Abstract

Lipoblastoma is a rare benign neoplasm of immature fat cells in children. Imaging appearances are frequently complex, sometimes simulating liposarcoma. To characterize features of lipoblastoma on MRI and CT in comparison with recurrence risk. We identified cases via retrospective review of histopathology-proven lipoblastoma cases in a large referral database and a pediatric medical center. Two radiologists scored CT and MRI on the basis of lesion features. We included a total of 56 children (32 boys and 24 girls) with a mean age of 2.6years (range 0.1-13years). Extremity lesions were most common (27%), followed by neck (19%), gluteal region (18%), chest (14%) and mesentery (14%). Children most commonly presented with painless masses (73%), followed by dyspnea (9%), distension (9%) and pain (7%). Non-adipose soft-tissue components were identified on CT and MRI in 78% of cases. Significant (moderate or marked) septations were noted in 59% and enhancement in 35%. Compartmental invasion was present in 43% of cases. Of paraspinal cases, 38% involved the neural foramina or central canal.

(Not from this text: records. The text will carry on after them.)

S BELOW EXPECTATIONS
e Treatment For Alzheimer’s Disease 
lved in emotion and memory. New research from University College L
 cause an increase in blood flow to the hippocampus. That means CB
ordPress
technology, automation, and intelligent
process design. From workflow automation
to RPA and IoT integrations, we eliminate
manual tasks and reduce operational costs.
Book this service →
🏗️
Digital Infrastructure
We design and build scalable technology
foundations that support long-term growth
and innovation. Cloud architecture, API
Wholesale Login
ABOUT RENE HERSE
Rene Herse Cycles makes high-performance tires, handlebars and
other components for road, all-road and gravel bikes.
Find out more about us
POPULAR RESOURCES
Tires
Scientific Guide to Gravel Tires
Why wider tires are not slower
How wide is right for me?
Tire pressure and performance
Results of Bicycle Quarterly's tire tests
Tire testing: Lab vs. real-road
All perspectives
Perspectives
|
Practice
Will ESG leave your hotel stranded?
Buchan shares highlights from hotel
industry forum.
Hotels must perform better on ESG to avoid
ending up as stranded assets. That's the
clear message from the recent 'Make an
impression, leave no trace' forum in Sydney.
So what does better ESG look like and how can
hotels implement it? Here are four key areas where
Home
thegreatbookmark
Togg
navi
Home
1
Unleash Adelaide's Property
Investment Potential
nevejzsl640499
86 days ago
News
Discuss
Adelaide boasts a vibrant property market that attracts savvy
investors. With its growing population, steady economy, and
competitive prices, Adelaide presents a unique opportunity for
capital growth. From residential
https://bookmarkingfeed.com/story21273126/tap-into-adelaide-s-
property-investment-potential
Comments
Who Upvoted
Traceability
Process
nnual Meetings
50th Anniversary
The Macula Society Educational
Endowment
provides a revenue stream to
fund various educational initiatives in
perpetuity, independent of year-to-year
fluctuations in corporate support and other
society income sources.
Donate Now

Lesion complexity did not significantly correlate with age. Recurrence was observed in 9% of cases and was significantly correlated with compartmental invasion (correlation: 0.303, P=0.009) and septation complexity (correlation: 0.227, P=0.038) on initial imaging. Although lipoblastoma is a fat-containing entity, many lesions demonstrate marked complexity and local infiltration that resemble liposarcoma, which is exceedingly rare in younger children. Compartmental invasion and thicker septations appear to confer greater risk of recurrence following resection.